Gianni Berengo Gardin
Quando ancora non avevo acquistato una reflex, e il massimo a cui ambivo era una fotocamera usa e getta, lavoravo in un negozio di jeans.
Per tutto il negozio vi erano foto bellissime, che ritraevano Marilyn Monroe, il panorama di Seattle, New York, un ritratto di James Dean, il pranzo nel cielo degli operai e decine di altre foto.
Tra queste, lo scatto di un’ auto, realizzato in Gran Bretagna nel 1977 da Gianni Berengo Gardin.
Il mestiere del fotoreporter è affascinante ma la cosa che mi lascia sempre senza fiato è, a distanza di anni, entrare in contatto con persone che fino ad una decina di anni fa erano presenti nei primi anni della mia vita e nell’adolescenza, con le loro canzoni, con i loro film, e anche con i loro scatti.
Come se la vita avesse voluto darmi delle anteprime di quello che sarebbe stato il mio futuro.
Una terminata l’attività nel negozio di abbigliamento, alcune foto, per ricordo degli anni passati a sistemare jeans, le ho volute portare a casa. Seattle e… l’auto.
Quella bellissima foto, posta al centro della sala, diventata così normale, come per ogni cosa che vediamo ogni mattina, che mi ero quasi dimenticato fosse lì, sotto i miei occhi, da ormai 11 anni…
Ieri ho incontrato, parlato, stretto la mano e fotografato uno dei più grandi fotografi italiani contemporanei: Gianni Berengo Gardin.

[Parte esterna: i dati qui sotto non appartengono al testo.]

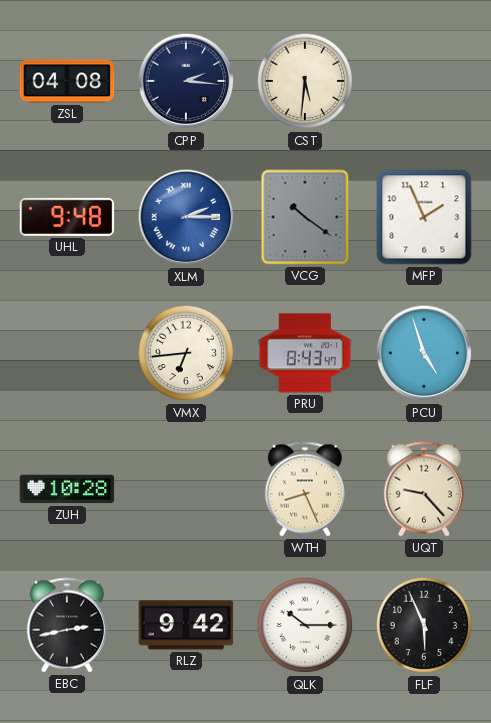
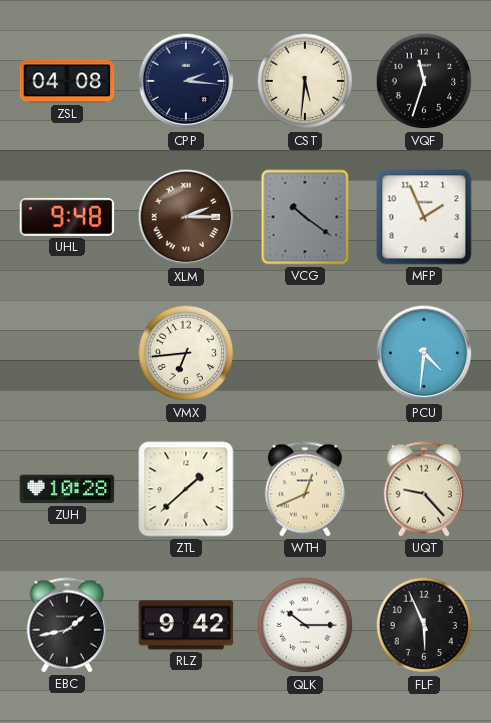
VQF: none -> 11:33
XLM dial: blue -> brown
PRU: 8:43 -> none
PCU: 4:57 -> 4:31
ZTL: none -> 1:38
WTH: 8:26 -> 12:41
EBC: 2:43 -> 1:43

Non capita tutti i giorni di fotografare persone come il Maestro e ieri ho avuto la fortuna di fotografarlo ben due volte in un giorno, una volta in conferenza e la seconda all’inaugurazione della mostra.
Il mestiere del fotoreporter dicevo, è affascinante ma troppo spesso hai i minuti contati, e per chi è alle prime armi come me fare una foto inutilizzabile è semplicissimo, senza contare che spesso incide l’emozione, la fretta, la paura di sembrare impacciato, e il fiato sul collo di altri tuoi colleghi che giustamente rivendicano il diritto di “portare a casa lo scatto” anche loro, senza contare che alcuni di questi praticano questo lavoro da diverse decine di anni prima di te.
Durante la conferenza vedi parlare un Maestro, che con due frasi riesce ad insegnare più di qualsiasi corso di fotografia, grazie alle sue 82 primavere che gli hanno permesso di realizzare un’ impressionante numero di scatti, 183 dei quali in mostra (aperta al pubblico da oggi 14 giugno 2013) “Storie di un fotografo” a Palazzo Reale a Milano.
Quando vedi un monumento parlare, ad intontirti maggiormente ci sono anche i tuoi sogni e le tue ambizioni di 25enne con tanto da imparare. Ti vedi tra 60 anni al suo posto (o almeno speri) a parlare delle tue fotografie, della tua mostra…
Poi viene il momento di fare sul serio e ti trovi davanti Lui.
Non ti tiri indietro e sei propenso all’errore irreversibile. Anche se per qualche minuto in posa solo per te, solo per la tua fotocamera, ti sembra una situazione surreale.
Lui 82 anni, di cui 83 passati dietro una fotocamera e tu. 25 anni, passati dietro una fotocamera molto pochi e ti trovi a dovergli dare indicazioni su che posa assumere. I “LOL” si sprecano.
Mi sono sentito come in un reality di cucina, a preparare una pietanza per farla valutare poi aGordon Ramsay. Lungi da me di mostrargli le foto, anche se dubito avrebbe potuto reagire come il noto cuoco.
Ad ogni modo quando si presentano queste occasioni, la prima cosa che mi passa per la testa è cercare con tutti gli sforzi possibili di creare scatti “immortali”.
Poi ogni volta sbaglio qualcosa, mi chiedo se sono tagliato per questo lavoro ma non mi arrendo mai…
Mi piace pensare davvero che tra una sessantina d’anni, quando sarò anziano e un po’ più sordo di ora, davanti ad un pubblico parlerò a chi avrà la mia età di adesso, un aneddoto divertente sulle mie prime avventure fotografiche.